Durante la Transición, habría parecido lógico que ETA hubiera dejado de matar dado que se había creado para combatir una dictadura, aparentemente, pero lo que ocurrió fue más bien la demostración de que ETA nació bajo el franquismo pero se enquistó en la sociedad vasca por medio du su política de la muerte, la culminación del desprecio hacia lo español del nacionalismo vasco sin escrúpulos, ese lado oscuro del nacionalismo vasco donde se posó el odio basado en el absoluto desconocimiento del verdadero pasado:

“Las políticas de la muerte son, al mismo tiempo, políticas de la memoria porque, al traer al presente a alguien que ya no está se establece de forma implícita una comunidad entre los vivos y los muertos, que formarían parte de un mismo grupo y que serían, por tanto, de los nuestros. La Transición fue un momento particularmente intenso en la dinámica de creación de acontecimientos mnemónicos, porque se presentó como una etapa clave para el renacimiento de la nación (para otros la nacionalidad) vasca.”

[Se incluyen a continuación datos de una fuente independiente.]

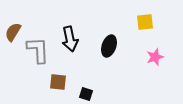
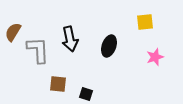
brown square: moved 2 px down
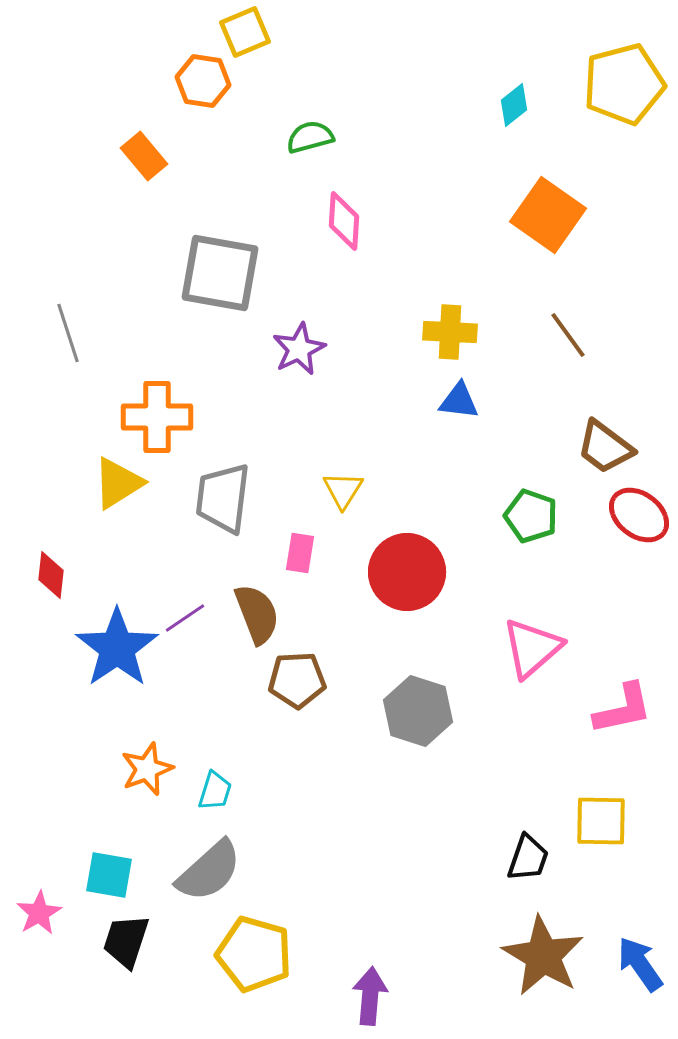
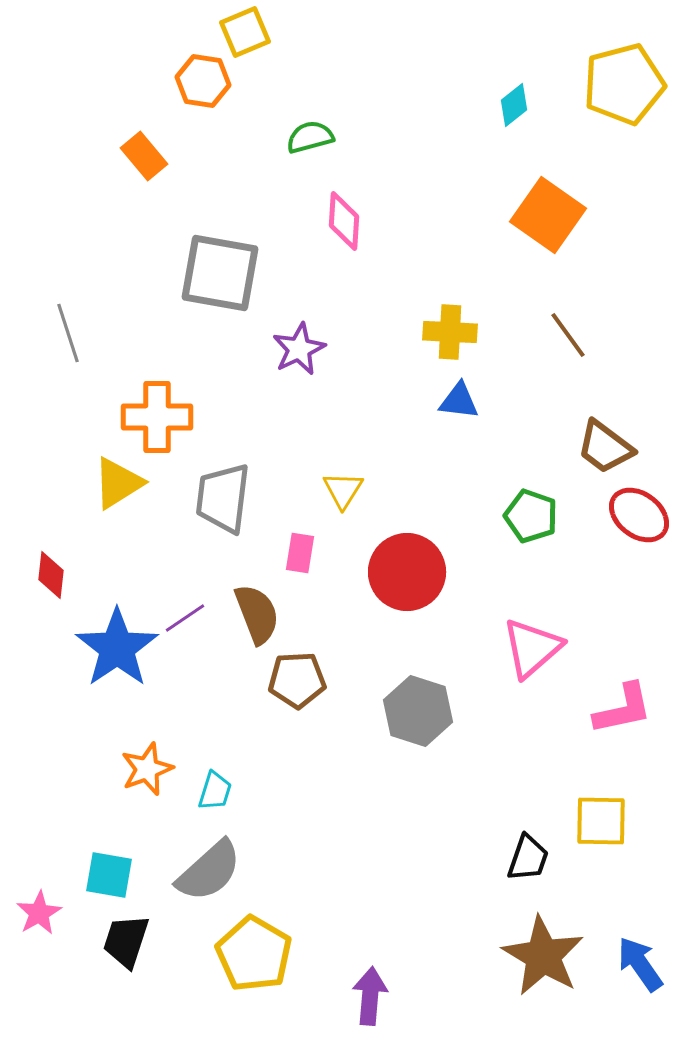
yellow pentagon at (254, 954): rotated 14 degrees clockwise
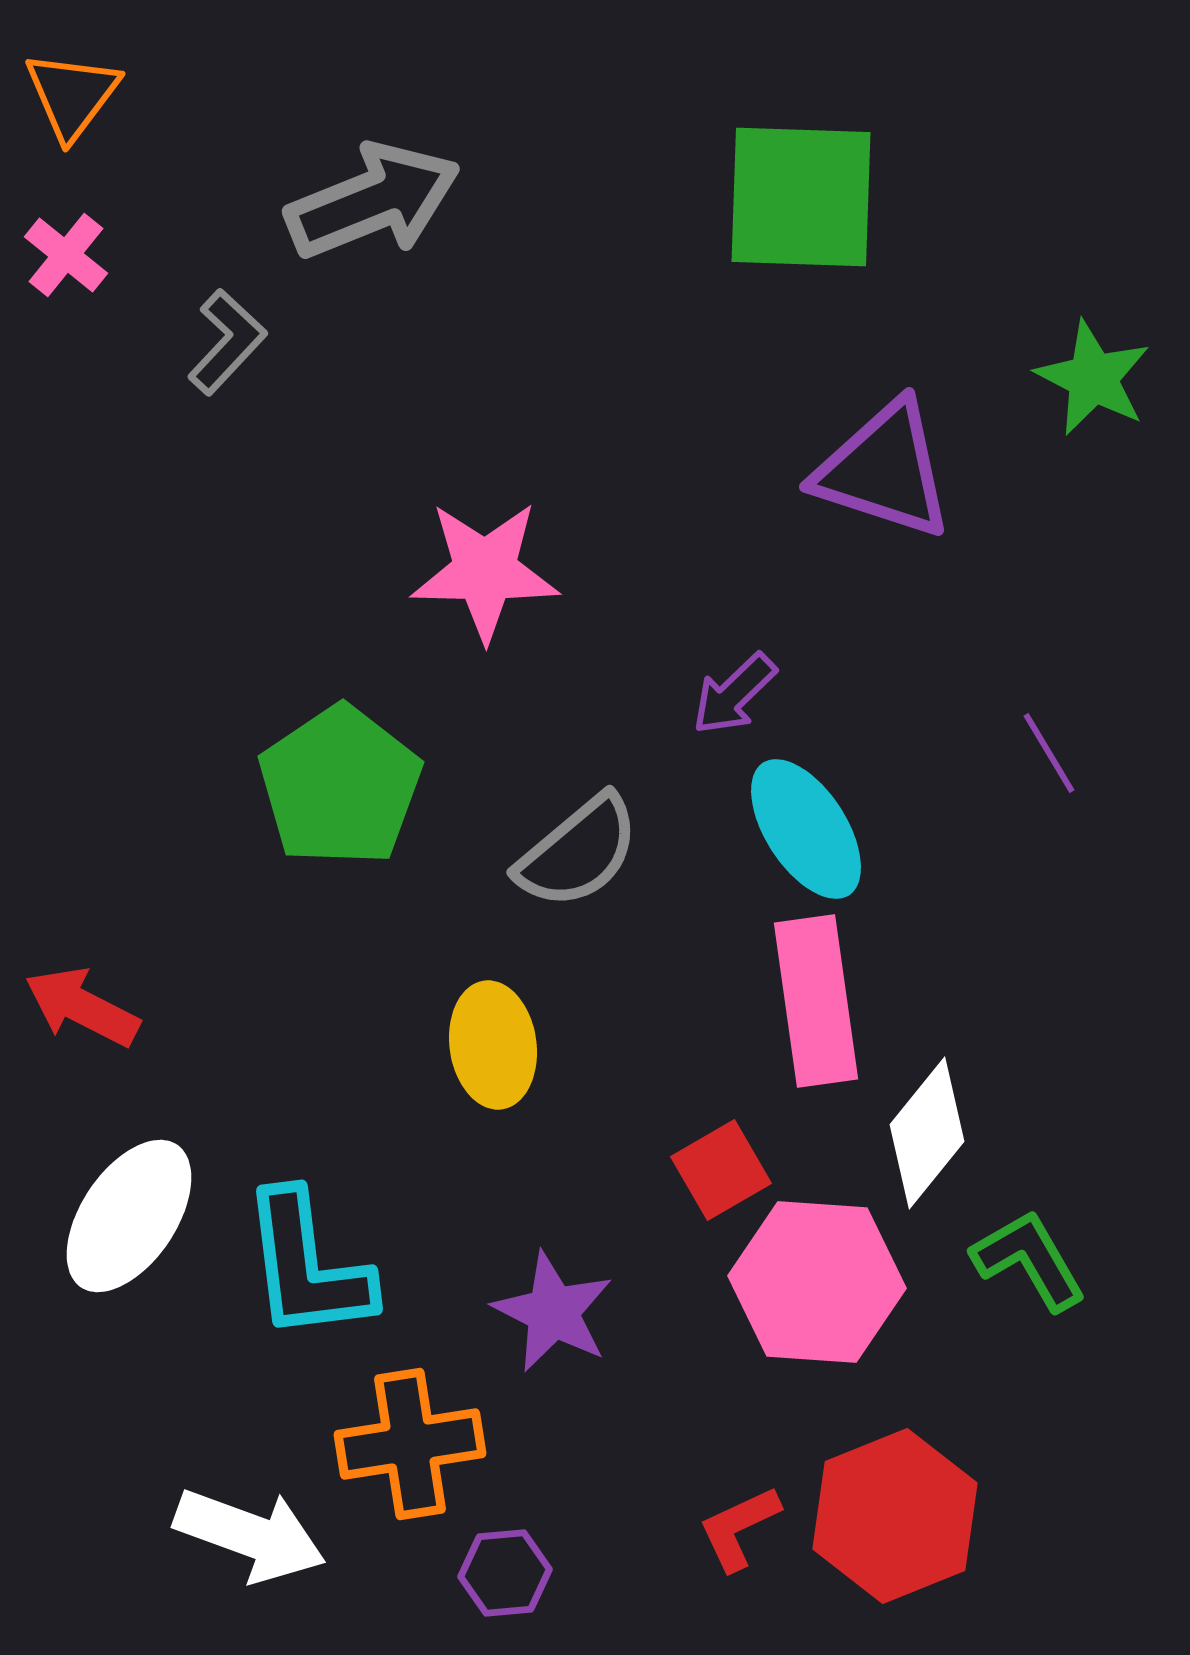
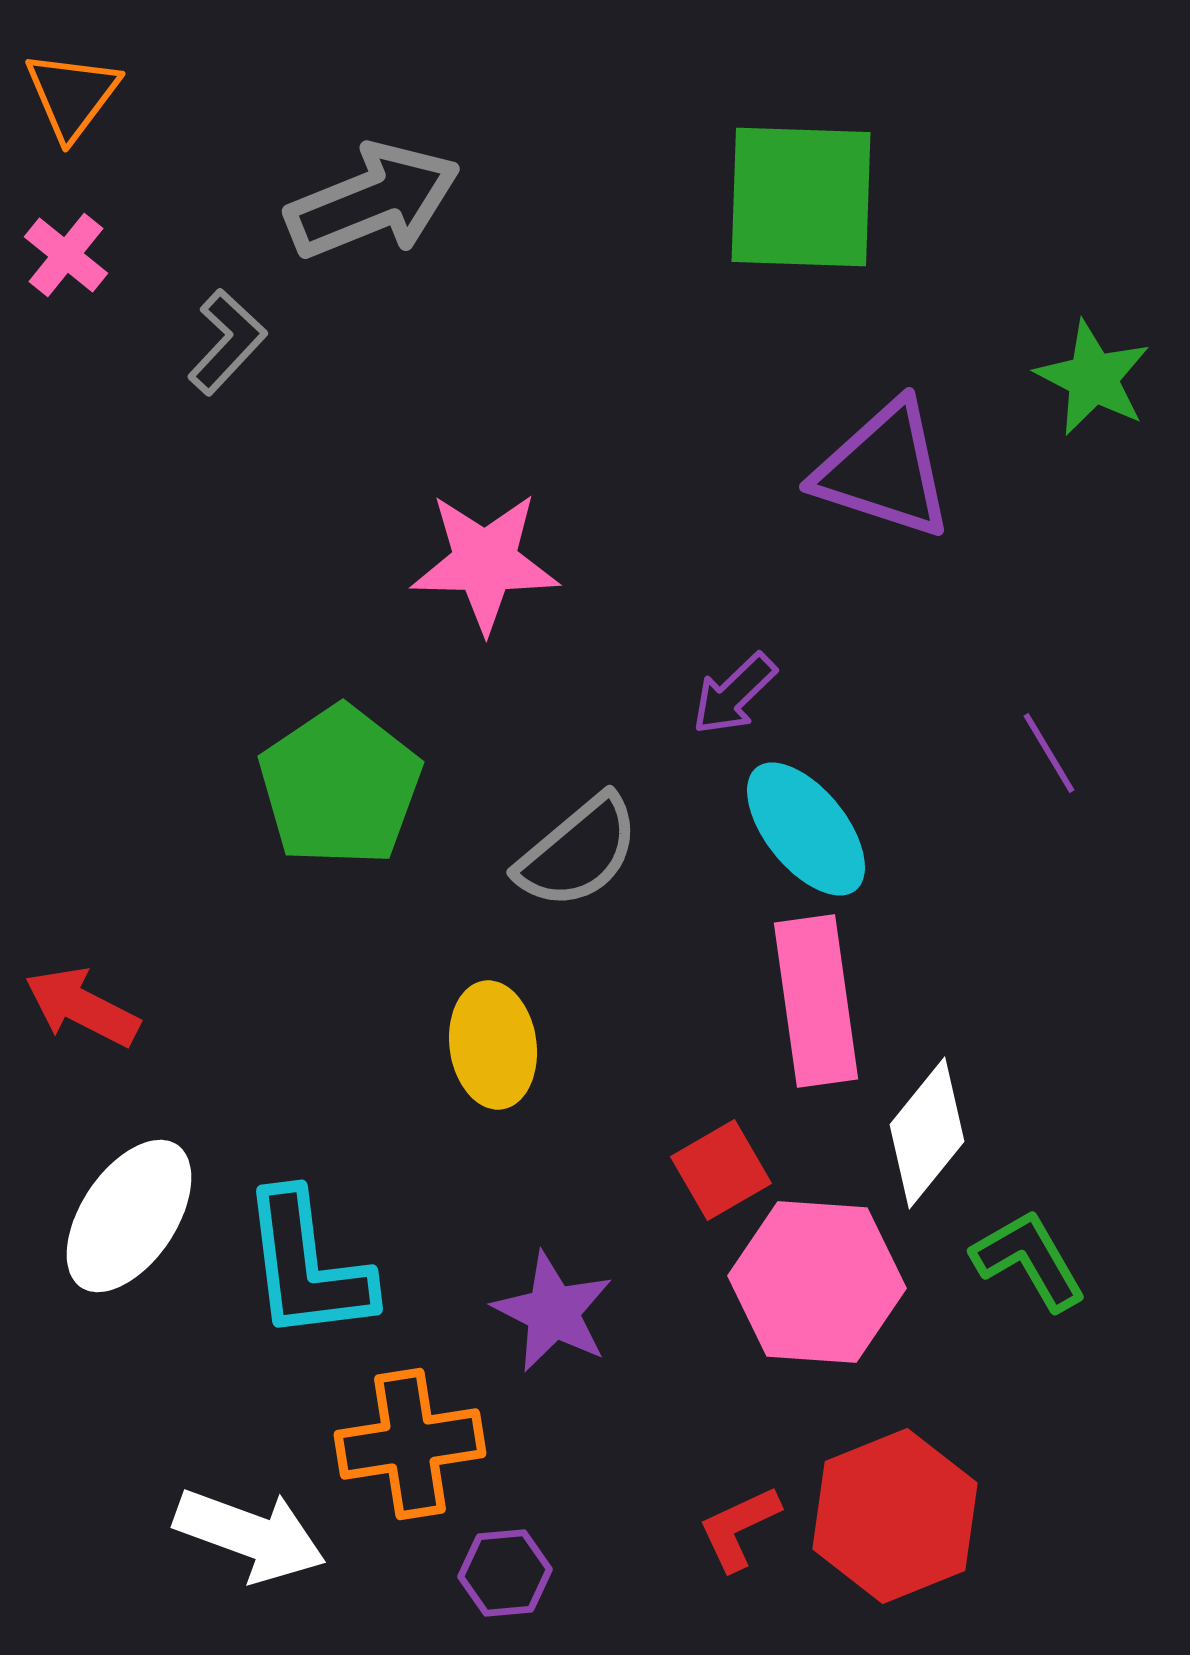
pink star: moved 9 px up
cyan ellipse: rotated 6 degrees counterclockwise
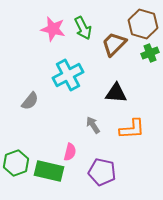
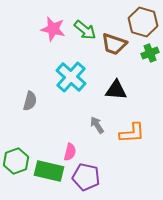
brown hexagon: moved 2 px up
green arrow: moved 2 px right, 2 px down; rotated 25 degrees counterclockwise
brown trapezoid: rotated 116 degrees counterclockwise
cyan cross: moved 3 px right, 2 px down; rotated 20 degrees counterclockwise
black triangle: moved 3 px up
gray semicircle: rotated 24 degrees counterclockwise
gray arrow: moved 4 px right
orange L-shape: moved 4 px down
green hexagon: moved 2 px up
purple pentagon: moved 16 px left, 5 px down
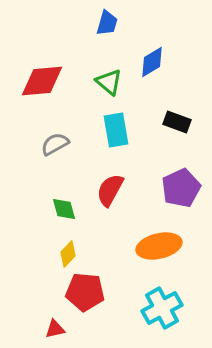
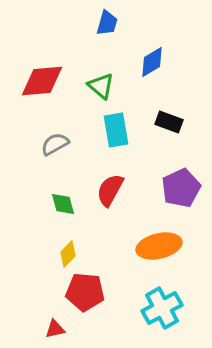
green triangle: moved 8 px left, 4 px down
black rectangle: moved 8 px left
green diamond: moved 1 px left, 5 px up
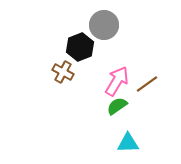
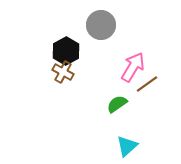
gray circle: moved 3 px left
black hexagon: moved 14 px left, 4 px down; rotated 8 degrees counterclockwise
pink arrow: moved 16 px right, 14 px up
green semicircle: moved 2 px up
cyan triangle: moved 1 px left, 3 px down; rotated 40 degrees counterclockwise
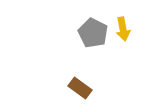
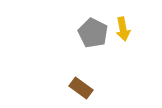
brown rectangle: moved 1 px right
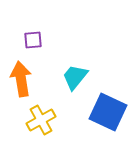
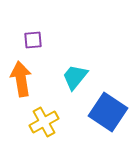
blue square: rotated 9 degrees clockwise
yellow cross: moved 3 px right, 2 px down
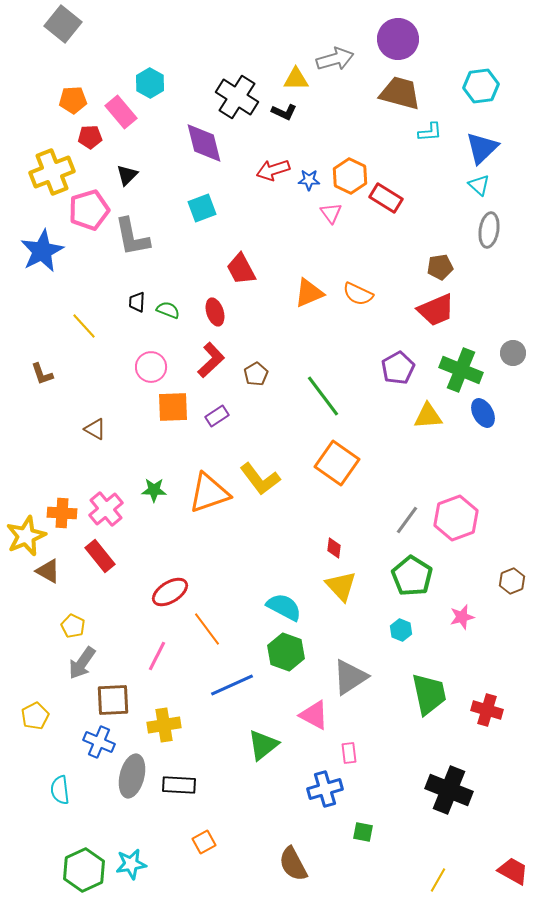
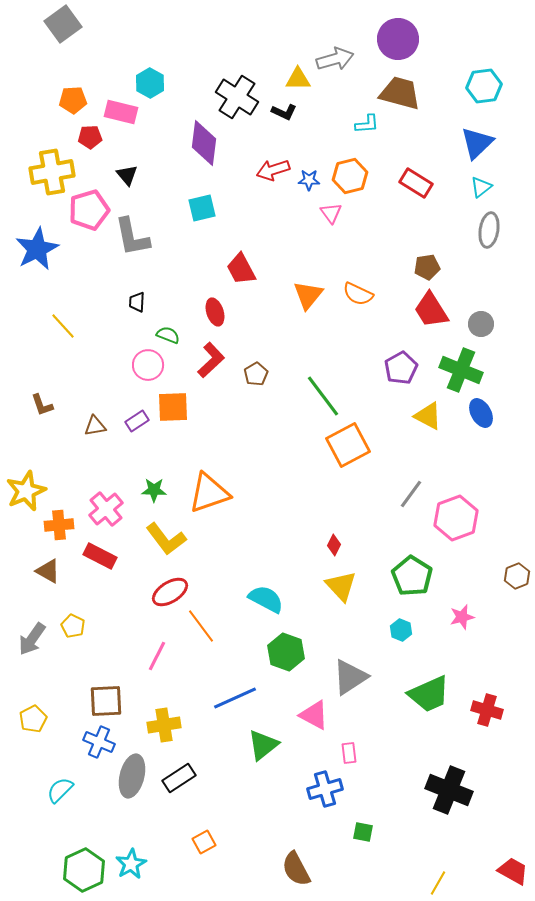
gray square at (63, 24): rotated 15 degrees clockwise
yellow triangle at (296, 79): moved 2 px right
cyan hexagon at (481, 86): moved 3 px right
pink rectangle at (121, 112): rotated 36 degrees counterclockwise
cyan L-shape at (430, 132): moved 63 px left, 8 px up
purple diamond at (204, 143): rotated 21 degrees clockwise
blue triangle at (482, 148): moved 5 px left, 5 px up
yellow cross at (52, 172): rotated 12 degrees clockwise
black triangle at (127, 175): rotated 25 degrees counterclockwise
orange hexagon at (350, 176): rotated 20 degrees clockwise
cyan triangle at (479, 185): moved 2 px right, 2 px down; rotated 40 degrees clockwise
red rectangle at (386, 198): moved 30 px right, 15 px up
cyan square at (202, 208): rotated 8 degrees clockwise
blue star at (42, 251): moved 5 px left, 2 px up
brown pentagon at (440, 267): moved 13 px left
orange triangle at (309, 293): moved 1 px left, 2 px down; rotated 28 degrees counterclockwise
green semicircle at (168, 310): moved 25 px down
red trapezoid at (436, 310): moved 5 px left; rotated 81 degrees clockwise
yellow line at (84, 326): moved 21 px left
gray circle at (513, 353): moved 32 px left, 29 px up
pink circle at (151, 367): moved 3 px left, 2 px up
purple pentagon at (398, 368): moved 3 px right
brown L-shape at (42, 374): moved 31 px down
blue ellipse at (483, 413): moved 2 px left
purple rectangle at (217, 416): moved 80 px left, 5 px down
yellow triangle at (428, 416): rotated 32 degrees clockwise
brown triangle at (95, 429): moved 3 px up; rotated 40 degrees counterclockwise
orange square at (337, 463): moved 11 px right, 18 px up; rotated 27 degrees clockwise
yellow L-shape at (260, 479): moved 94 px left, 60 px down
orange cross at (62, 513): moved 3 px left, 12 px down; rotated 8 degrees counterclockwise
gray line at (407, 520): moved 4 px right, 26 px up
yellow star at (26, 536): moved 45 px up
red diamond at (334, 548): moved 3 px up; rotated 20 degrees clockwise
red rectangle at (100, 556): rotated 24 degrees counterclockwise
brown hexagon at (512, 581): moved 5 px right, 5 px up
cyan semicircle at (284, 607): moved 18 px left, 8 px up
orange line at (207, 629): moved 6 px left, 3 px up
gray arrow at (82, 663): moved 50 px left, 24 px up
blue line at (232, 685): moved 3 px right, 13 px down
green trapezoid at (429, 694): rotated 78 degrees clockwise
brown square at (113, 700): moved 7 px left, 1 px down
yellow pentagon at (35, 716): moved 2 px left, 3 px down
black rectangle at (179, 785): moved 7 px up; rotated 36 degrees counterclockwise
cyan semicircle at (60, 790): rotated 52 degrees clockwise
cyan star at (131, 864): rotated 20 degrees counterclockwise
brown semicircle at (293, 864): moved 3 px right, 5 px down
yellow line at (438, 880): moved 3 px down
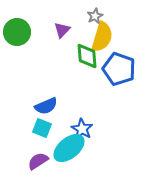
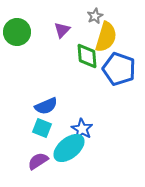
yellow semicircle: moved 4 px right
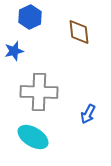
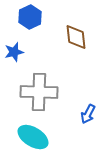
brown diamond: moved 3 px left, 5 px down
blue star: moved 1 px down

Y ahí es donde resplandece la importancia de la labor de cuantos nos dedicamos a la Historia, algo que Pérez y López determinan a la perfección:

Es tarea de los historiadores analizar cómo y por qué dichas prácticas pudieron prender con fuerza y, en este sentido, su labor se habrá de alejar de simplificaciones para el consumo de los convencidos de antemano, partiendo de la idea de que en la Historia nada es inevitable sino el fruto de una compleja interacción de factores contextuales y decisiones individuales.”

¿Qué relación hay pues entre memoria e Historia?

Historia y memoria no son antagónicas. La primera puede integrar a la segunda como una fuente rica para estudiar el pasado a través de las mentalidades, siempre que se emplee un método exigente, que vaya más allá de la superposición de testimonios. Al mismo tiempo, la Historia está entrecruzada por las experiencias y los recuerdos de quienes la escriben, seres humanos a fin de cuentas, con sus preocupaciones y sus anhelos, relacionados con la época que les ha tocado vivir”.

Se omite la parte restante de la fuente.